# Ebooks, Hazel, and xargs

Although I have a Kindle, I prefer reading ebooks on my iPad, and the ebook reader I like the most is Marvin.1 This means I have to convert my Kindle books to ePubs (the format Marvin understands) and put them in a Dropbox folder that Marvin can access. The tools I use to do this efficiently are Calibre, Hazel, and, occasionally, a one-liner shell script.

If you have ever felt the need to convert the format of an ebook, you’ve probably used Calibre, so I won’t spend more than a couple of sentences describing how I use it.2 When I buy I new book from Amazon, it gets sent to my Kindle. I then copy the book from the Kindle into the Calibre library and convert the format to ePub. This doesn’t do the conversion in place and overwrite the Kindle file; it makes a new file in ePub format.

Calibre organizes its library in subfolders according to author and book. At the top level is the calibre folder, which I keep in Dropbox. At the next level are folders for each author. Within these are folders for each book from a particular author. Finally, within each book folder are the ebook files themselves and some metadata.

This is great, but I find it easiest to configure Marvin to download ePubs from a single Dropbox folder, one that I’ve cleverly named epubs.
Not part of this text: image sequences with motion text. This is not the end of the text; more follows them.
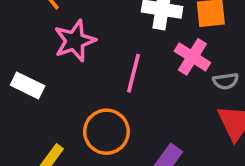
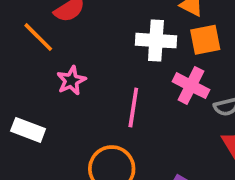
pink star: (75, 41) -> (71, 81), size x0.7

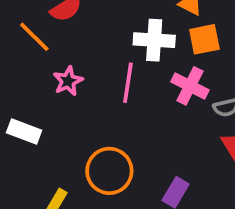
pink line: (133, 107) -> (128, 83), moved

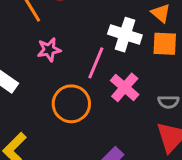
pink cross: (190, 86) -> (125, 87), moved
orange circle: (109, 171) -> (71, 104), moved

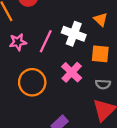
orange square: (165, 44) -> (100, 54), moved
pink line: (96, 63) -> (46, 41), moved

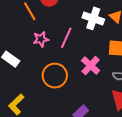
white cross: (74, 34) -> (93, 18), moved

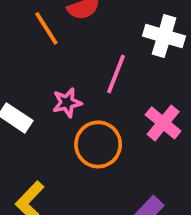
pink star: (41, 39) -> (67, 103), moved

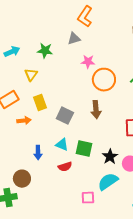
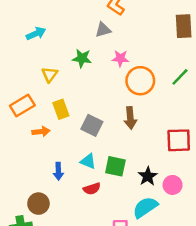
green star: (45, 51) -> (82, 58), moved
cyan arrow: (12, 52) -> (36, 34), moved

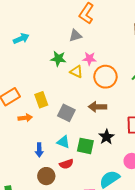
yellow triangle: (50, 74) -> (76, 72), moved, turned -40
brown arrow: (130, 118) -> (97, 107), turned 96
black star: (148, 176) -> (106, 137), moved
brown circle: (38, 204) -> (46, 176), moved

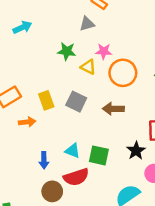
gray square: (66, 113) -> (76, 102), moved
black star: (106, 137) -> (136, 151), moved
red semicircle: (66, 164) -> (76, 177), size x1.5

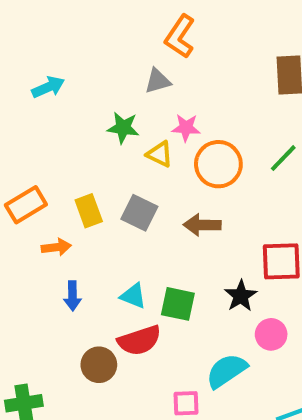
blue arrow: (44, 160) -> (72, 296), moved

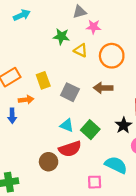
pink star: (186, 128) -> (94, 27), moved
gray square: (139, 213) -> (70, 92), moved
blue arrow: (72, 296) -> (12, 116), moved
green square: (178, 304) -> (90, 130), turned 30
cyan semicircle: (227, 371) -> (116, 165), turned 60

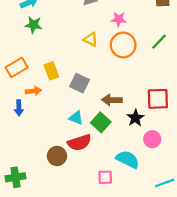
pink star: (94, 27) -> (119, 19), moved
green star: (61, 36) -> (33, 25), moved
brown arrow: (103, 88) -> (112, 100), moved

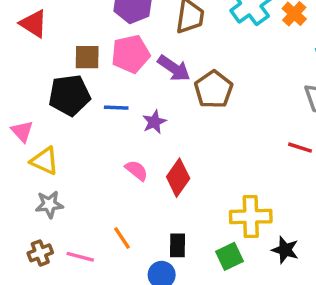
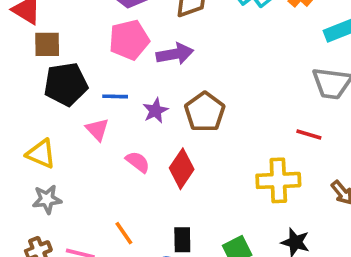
brown square: (87, 57) -> (47, 44), moved
purple arrow: (174, 68) -> (175, 54), turned -44
brown pentagon: (214, 89) -> (205, 112), moved
pink triangle: (22, 131) -> (97, 129), moved
yellow cross: (251, 217) -> (278, 180), moved

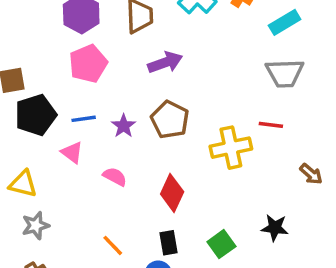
purple arrow: (175, 54) -> (165, 62), moved
red diamond: (182, 169) -> (172, 193), moved
yellow cross: (278, 180) -> (231, 148), moved

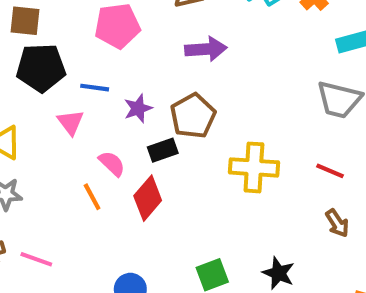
red line: (271, 125) -> (330, 171), moved
red diamond: (172, 193) -> (148, 198), moved
black rectangle: (169, 243) -> (163, 150), moved, turned 65
orange line: (113, 245) -> (92, 197), moved

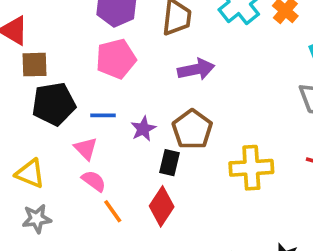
black rectangle: (163, 150) -> (170, 163), turned -50
pink semicircle: (112, 164) -> (94, 181), moved

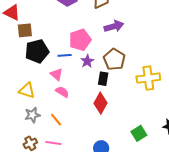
pink pentagon: (116, 59) -> (80, 40), moved
orange line: (113, 211) -> (56, 120), moved

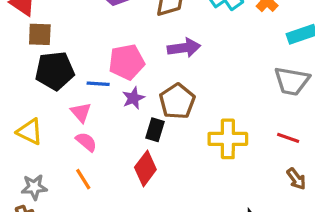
gray star: (32, 115) -> (34, 187), moved
orange line: (56, 120) -> (83, 179), moved

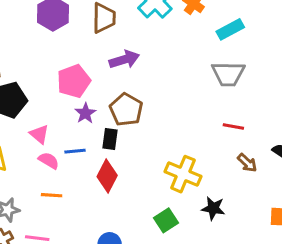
blue line: (98, 84) -> (75, 151), moved
yellow cross: (228, 139) -> (183, 174), moved, turned 32
orange line: (83, 179) -> (52, 195), turned -45

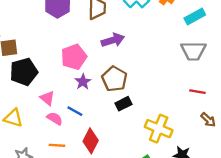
black rectangle: (110, 139) -> (124, 104), moved, turned 56
blue line: (75, 151) -> (75, 111), turned 35
red diamond: (107, 176) -> (91, 141), moved

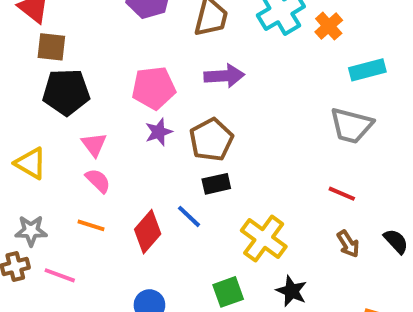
blue line: (75, 111) -> (189, 216), moved

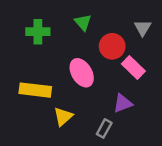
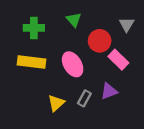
yellow rectangle: (35, 90) -> (32, 62), moved
gray rectangle: (104, 128) -> (84, 98), moved

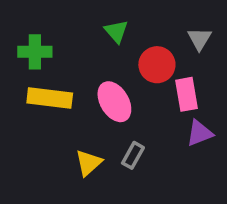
green cross: (34, 28) -> (35, 52), moved
pink rectangle: (118, 60) -> (187, 94), turned 36
purple triangle: (109, 91) -> (199, 133), moved

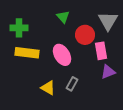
gray triangle: (199, 39) -> (108, 21), size x1.5
yellow triangle: (89, 163) -> (48, 88), turned -49

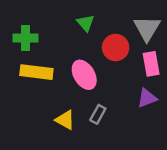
pink rectangle: (101, 51) -> (151, 64), moved

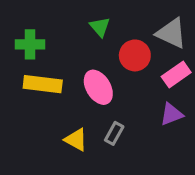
gray triangle: (147, 28) -> (171, 33), turned -36
pink rectangle: (151, 64) -> (176, 75), turned 65

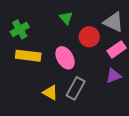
green cross: (30, 44) -> (20, 29), turned -30
gray rectangle: (114, 133) -> (76, 88), size x1.5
So I want an automated way to copy the ePub files from the calibre folder structure into the epubs folder.

This is a job for Hazel. Following Noodlesoft’s guidance, I set up two rules for the calibre folder.

The first one, “Copy to epubs,” just looks for files with the epub extension and copies them to the epubs folder.

By itself, this rule does nothing, because the ePub files aren’t in the calibre folder itself, they’re two levels down, and Hazel doesn’t look in subfolders without a bit of prodding. That prodding comes from the “Run on subfolders” rule:

This action was copied directly from Noodlesoft’s documentation, which says

To solve this problem [running rules in subfolders], Hazel offers a special action: “Run rules on folder contents.” If a subfolder inside your monitored folder matches a rule containing this action, then the other rules in the list will also apply to that subfolder’s contents.

With these rules in place, I don’t have to remember to copy the newly made ePub file into the epubs folder—Hazel does it for me as soon as it recognizes that a new ePub is in the calibre folder structure.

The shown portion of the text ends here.